Menghadapi hal itu, Jace tentu saja harus bisa mengontrol emosinya supaya tidak meluap-luap seperti Nat. Biasanya Axel yang bisa menengahi hal-hal seperti ini, karena memang dia lah yang bisa dianggap paling dewasa di antara yang lain. Tapi sekarang Ia hanya bisa diam, membuka mata saja tak bisa, mana mungkin Ia bisa bicara?

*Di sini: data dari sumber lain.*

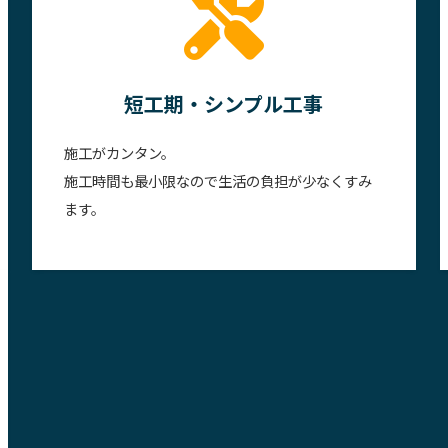
短工期・シンプル工事
施工がカンタン。
施工時間も最小限なので生活の負担が少なくすみ
ます。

Tak kalah kerasnya, Rosie pun menggunakan intonasi yang tinggi saat mengeluarkan kata-katanya. Ia kesal dengan perkataan Nat yang terus menyalahkan yang lain. Nat juga menyalahkan Axel karena kondisinya yang makin hari malah makin memburuk. Sedangkan Diana hanya bisa menundukkan kepala, pikirannya kacau sekali mendengar teman-temannya sedang beradu mulut. Seakan jalan pikirannya buntu, Ia tak tahu harus mengatakan apa. Hal ini sedikit membuat Jace kewalahan dalam menengahi Rosie dan Nat yang sama-sama terpancing emosinya.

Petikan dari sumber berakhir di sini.